In order to consolidate the evidence base, large RCTs should now test higher-risk indications for intravenous antibiotics such as bacteraemia, meningitis, and bone infections. The risk of oral antibiotics in these trials can be mitigated by giving the first few doses intravenously. The complexity of selecting antibiotic agents and a broad range of conditions to consider makes large, pragmatic trials of strategy an attractive design.

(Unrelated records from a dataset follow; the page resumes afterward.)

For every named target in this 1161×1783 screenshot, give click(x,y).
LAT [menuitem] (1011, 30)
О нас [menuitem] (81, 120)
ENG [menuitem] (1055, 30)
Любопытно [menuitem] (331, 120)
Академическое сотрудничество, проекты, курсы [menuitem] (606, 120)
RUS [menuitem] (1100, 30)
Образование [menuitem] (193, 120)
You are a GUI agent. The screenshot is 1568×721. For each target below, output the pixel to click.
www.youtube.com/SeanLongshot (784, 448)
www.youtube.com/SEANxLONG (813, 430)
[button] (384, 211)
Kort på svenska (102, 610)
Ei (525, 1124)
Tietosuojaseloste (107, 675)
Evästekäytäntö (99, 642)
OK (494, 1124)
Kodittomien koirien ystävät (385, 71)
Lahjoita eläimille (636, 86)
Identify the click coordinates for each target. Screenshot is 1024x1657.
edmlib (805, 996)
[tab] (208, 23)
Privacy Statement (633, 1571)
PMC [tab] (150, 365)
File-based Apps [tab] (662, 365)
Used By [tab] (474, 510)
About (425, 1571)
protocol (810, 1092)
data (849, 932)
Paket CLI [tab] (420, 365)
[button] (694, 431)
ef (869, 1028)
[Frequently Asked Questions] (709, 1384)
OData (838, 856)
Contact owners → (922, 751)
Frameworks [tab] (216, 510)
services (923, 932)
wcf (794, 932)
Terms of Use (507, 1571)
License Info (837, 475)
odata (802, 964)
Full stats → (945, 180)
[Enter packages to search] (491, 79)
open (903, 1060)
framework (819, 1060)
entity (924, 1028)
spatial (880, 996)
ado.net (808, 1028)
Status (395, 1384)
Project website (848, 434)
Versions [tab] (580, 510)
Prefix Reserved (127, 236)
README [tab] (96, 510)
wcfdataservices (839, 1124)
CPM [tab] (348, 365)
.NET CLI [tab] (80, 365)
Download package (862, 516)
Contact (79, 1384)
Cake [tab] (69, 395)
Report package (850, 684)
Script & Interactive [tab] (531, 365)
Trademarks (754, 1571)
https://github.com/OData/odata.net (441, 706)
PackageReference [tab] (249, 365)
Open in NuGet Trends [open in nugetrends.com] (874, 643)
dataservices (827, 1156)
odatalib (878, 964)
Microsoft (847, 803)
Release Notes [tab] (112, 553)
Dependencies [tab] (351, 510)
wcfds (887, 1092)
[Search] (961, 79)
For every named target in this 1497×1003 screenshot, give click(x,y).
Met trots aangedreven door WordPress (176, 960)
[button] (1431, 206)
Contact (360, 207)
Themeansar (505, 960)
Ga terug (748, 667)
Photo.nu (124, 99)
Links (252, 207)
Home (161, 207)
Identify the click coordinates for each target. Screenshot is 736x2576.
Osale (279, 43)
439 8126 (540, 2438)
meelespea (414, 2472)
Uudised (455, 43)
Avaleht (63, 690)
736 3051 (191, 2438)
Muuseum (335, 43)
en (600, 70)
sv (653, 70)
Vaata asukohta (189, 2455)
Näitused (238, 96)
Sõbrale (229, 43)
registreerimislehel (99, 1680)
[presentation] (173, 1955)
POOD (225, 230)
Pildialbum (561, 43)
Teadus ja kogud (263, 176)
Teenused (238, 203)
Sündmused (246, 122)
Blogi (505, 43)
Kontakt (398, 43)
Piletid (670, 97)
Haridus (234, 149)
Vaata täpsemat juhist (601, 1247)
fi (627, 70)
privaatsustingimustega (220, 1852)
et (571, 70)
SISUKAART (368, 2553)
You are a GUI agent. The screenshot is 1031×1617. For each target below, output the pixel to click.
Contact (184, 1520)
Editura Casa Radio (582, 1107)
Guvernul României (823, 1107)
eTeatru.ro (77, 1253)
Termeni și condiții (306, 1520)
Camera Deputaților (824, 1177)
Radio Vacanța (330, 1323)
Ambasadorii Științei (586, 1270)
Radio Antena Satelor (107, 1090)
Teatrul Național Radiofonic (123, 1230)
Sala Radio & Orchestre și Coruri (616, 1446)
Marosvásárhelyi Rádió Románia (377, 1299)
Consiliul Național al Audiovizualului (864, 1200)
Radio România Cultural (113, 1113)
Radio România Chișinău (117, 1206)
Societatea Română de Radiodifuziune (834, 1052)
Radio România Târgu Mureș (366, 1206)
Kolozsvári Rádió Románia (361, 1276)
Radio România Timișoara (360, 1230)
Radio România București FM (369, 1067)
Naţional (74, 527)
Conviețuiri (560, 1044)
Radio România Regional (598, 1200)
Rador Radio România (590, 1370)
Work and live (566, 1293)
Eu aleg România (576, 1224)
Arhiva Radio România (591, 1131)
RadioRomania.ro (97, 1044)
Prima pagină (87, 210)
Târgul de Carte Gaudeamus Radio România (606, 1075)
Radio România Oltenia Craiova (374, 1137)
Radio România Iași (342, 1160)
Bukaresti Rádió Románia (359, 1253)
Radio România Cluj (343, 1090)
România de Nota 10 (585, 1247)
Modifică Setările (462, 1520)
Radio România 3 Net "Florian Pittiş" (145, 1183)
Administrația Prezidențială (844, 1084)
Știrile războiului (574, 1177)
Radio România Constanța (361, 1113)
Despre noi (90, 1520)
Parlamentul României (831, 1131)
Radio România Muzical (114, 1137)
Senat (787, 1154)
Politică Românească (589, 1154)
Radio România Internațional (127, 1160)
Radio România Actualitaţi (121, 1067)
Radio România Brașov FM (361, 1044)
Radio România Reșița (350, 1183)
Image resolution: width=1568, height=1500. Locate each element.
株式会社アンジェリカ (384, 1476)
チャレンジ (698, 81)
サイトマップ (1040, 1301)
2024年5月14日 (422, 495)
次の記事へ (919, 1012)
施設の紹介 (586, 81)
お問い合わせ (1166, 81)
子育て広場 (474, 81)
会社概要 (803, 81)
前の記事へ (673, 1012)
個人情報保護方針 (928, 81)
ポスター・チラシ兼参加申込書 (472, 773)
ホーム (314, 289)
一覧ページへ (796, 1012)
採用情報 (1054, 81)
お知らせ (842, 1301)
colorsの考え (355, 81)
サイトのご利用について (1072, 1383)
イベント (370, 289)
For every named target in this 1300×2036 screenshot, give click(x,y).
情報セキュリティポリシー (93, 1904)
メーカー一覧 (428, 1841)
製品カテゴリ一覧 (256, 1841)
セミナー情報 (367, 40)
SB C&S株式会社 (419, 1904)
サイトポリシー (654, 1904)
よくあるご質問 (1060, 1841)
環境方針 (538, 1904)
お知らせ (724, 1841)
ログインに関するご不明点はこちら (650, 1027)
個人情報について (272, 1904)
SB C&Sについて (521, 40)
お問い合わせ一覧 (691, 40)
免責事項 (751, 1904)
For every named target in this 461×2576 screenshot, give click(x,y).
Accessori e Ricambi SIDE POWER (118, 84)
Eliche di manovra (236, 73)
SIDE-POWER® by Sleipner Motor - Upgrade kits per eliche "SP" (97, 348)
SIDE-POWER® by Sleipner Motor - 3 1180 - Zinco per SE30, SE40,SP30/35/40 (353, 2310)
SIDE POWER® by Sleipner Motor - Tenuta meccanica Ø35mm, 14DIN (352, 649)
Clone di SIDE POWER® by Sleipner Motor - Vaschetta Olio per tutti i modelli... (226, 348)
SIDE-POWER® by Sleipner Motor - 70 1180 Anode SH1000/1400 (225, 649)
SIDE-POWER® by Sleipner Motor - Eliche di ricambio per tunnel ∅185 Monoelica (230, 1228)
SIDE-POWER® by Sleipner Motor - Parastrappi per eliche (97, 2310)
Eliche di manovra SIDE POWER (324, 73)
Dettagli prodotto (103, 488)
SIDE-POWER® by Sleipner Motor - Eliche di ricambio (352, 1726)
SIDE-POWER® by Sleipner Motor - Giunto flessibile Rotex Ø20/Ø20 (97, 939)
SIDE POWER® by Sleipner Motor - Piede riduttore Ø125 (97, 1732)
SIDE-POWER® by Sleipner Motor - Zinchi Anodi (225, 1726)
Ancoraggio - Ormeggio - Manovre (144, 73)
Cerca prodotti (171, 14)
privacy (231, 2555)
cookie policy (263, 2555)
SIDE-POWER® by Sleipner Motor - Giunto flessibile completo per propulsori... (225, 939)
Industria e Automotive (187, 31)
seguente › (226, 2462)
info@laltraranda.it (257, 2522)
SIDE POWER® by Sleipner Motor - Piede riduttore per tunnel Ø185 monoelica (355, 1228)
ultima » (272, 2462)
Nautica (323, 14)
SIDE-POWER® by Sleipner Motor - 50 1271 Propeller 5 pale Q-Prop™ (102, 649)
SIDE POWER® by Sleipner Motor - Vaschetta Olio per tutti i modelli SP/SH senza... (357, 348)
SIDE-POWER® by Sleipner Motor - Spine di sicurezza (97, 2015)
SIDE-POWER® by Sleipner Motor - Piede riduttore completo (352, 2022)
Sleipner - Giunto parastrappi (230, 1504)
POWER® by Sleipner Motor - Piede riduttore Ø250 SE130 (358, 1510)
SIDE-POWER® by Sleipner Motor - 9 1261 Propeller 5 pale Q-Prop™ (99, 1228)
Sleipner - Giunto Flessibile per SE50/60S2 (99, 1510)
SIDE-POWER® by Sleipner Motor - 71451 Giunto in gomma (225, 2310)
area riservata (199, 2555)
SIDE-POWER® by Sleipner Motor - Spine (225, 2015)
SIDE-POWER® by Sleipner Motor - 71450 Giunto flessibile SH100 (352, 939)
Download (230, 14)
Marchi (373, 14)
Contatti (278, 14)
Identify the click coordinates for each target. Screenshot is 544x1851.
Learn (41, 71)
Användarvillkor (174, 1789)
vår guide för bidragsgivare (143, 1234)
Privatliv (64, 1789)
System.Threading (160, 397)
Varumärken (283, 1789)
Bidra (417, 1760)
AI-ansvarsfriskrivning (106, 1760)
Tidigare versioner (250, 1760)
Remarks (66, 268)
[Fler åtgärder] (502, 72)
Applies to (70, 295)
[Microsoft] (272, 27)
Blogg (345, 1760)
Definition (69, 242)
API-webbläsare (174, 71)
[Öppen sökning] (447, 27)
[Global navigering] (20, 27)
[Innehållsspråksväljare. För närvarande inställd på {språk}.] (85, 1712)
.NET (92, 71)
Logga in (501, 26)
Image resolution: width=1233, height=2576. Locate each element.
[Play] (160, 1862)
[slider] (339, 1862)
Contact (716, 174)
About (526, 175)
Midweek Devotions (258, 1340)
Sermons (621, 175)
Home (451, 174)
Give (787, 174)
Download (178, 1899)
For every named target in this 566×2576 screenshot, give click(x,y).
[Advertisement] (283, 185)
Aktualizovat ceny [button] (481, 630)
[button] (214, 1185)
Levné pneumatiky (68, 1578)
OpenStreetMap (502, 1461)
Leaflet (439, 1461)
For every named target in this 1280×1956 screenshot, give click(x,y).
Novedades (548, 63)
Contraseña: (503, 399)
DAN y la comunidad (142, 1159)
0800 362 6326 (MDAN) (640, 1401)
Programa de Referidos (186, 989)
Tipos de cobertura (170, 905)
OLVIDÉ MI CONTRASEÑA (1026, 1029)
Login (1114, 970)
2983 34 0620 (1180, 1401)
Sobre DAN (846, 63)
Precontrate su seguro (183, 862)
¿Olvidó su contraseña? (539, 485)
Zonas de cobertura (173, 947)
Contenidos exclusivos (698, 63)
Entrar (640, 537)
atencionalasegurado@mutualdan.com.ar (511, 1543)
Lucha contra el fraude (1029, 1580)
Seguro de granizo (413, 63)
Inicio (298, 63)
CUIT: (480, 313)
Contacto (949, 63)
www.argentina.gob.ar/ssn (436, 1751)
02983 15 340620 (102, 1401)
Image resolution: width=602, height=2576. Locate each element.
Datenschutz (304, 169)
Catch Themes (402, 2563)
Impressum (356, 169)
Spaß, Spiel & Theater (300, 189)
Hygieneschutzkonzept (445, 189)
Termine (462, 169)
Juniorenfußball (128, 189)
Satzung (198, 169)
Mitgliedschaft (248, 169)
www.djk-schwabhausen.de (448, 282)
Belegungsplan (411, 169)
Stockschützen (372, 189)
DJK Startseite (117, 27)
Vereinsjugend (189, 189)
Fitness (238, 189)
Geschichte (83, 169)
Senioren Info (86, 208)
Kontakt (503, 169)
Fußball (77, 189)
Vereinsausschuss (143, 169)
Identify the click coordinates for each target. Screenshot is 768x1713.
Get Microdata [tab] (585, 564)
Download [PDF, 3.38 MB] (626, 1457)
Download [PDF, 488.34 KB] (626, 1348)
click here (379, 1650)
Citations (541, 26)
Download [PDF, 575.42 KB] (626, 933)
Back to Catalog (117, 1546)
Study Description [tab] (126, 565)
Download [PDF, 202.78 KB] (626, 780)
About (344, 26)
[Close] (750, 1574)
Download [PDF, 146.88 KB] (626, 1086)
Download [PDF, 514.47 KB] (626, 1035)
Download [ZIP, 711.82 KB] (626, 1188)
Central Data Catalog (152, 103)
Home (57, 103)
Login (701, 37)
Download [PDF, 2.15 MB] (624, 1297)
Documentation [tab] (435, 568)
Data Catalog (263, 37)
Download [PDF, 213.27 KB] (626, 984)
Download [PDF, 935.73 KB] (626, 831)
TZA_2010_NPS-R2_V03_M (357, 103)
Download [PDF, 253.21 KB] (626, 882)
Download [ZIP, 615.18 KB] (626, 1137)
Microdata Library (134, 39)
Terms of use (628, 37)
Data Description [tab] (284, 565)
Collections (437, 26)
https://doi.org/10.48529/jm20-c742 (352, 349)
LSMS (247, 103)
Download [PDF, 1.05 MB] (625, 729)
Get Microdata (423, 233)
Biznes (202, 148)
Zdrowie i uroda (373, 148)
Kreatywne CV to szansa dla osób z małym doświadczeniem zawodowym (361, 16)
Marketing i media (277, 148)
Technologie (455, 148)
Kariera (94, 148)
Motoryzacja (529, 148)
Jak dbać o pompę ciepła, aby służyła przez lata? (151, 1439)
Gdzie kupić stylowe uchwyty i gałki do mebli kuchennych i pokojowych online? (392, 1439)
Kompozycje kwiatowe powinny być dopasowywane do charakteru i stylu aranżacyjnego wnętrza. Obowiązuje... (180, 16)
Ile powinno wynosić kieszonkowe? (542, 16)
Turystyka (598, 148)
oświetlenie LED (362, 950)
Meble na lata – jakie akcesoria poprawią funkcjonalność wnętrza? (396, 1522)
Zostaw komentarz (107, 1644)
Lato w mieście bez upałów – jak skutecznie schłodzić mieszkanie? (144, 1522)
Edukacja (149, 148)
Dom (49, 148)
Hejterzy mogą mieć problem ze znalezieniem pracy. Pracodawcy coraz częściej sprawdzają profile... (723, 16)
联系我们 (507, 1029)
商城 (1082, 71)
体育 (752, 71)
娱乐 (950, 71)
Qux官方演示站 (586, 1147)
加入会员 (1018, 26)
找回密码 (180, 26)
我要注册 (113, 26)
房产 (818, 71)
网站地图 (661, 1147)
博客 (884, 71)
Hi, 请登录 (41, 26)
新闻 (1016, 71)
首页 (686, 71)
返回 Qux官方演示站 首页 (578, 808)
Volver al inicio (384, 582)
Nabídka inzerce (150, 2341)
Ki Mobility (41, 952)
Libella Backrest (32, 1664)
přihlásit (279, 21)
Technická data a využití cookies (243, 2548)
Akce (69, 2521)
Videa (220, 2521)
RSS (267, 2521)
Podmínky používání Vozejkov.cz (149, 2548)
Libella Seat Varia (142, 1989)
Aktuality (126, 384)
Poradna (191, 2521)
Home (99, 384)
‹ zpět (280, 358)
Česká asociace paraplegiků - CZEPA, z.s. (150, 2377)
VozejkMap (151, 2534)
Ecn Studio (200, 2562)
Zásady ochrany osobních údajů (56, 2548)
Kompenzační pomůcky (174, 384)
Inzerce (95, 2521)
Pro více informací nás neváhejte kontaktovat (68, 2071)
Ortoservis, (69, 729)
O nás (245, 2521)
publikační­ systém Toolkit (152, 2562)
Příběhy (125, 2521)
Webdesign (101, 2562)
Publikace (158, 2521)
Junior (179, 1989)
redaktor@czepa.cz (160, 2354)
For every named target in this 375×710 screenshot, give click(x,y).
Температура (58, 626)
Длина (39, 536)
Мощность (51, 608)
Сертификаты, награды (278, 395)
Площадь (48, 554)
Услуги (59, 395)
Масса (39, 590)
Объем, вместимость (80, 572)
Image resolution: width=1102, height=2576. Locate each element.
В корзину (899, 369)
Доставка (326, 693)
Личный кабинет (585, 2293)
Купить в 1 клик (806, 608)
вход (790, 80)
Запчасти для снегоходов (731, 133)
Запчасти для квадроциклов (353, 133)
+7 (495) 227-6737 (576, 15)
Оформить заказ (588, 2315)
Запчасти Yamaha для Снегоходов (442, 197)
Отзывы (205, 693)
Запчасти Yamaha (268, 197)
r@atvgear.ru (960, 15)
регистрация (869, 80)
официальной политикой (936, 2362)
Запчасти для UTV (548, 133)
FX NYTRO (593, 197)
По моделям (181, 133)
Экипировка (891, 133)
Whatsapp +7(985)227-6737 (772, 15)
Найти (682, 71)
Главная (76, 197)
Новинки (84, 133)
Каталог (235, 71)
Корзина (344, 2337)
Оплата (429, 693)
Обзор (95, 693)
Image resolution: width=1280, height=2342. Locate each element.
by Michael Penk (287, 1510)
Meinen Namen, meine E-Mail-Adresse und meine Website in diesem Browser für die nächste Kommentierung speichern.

However, even for conditions covered by the current evidence base, substantial resistance to the use of oral antibiotics is encountered. Resistance to change comes from clinician reinforcement behaviour and other cognitive biases, fear of litigation, and reimbursement strategies adopted by insurance companies in which hospitalisation can be most readily justified by intravenous antibiotic use when oral therapy would have been sufficient [22,23,36]. The preference for intravenous antibiotics needs challenging and only large-scale trial data can overcome strongly held personal anecdotes and third-party institutional policy assumptions in which hospitalisation equals intravenous therapy. Medicine is indeed repeatedly barbarous when unnecessary iatrogenic harm is done.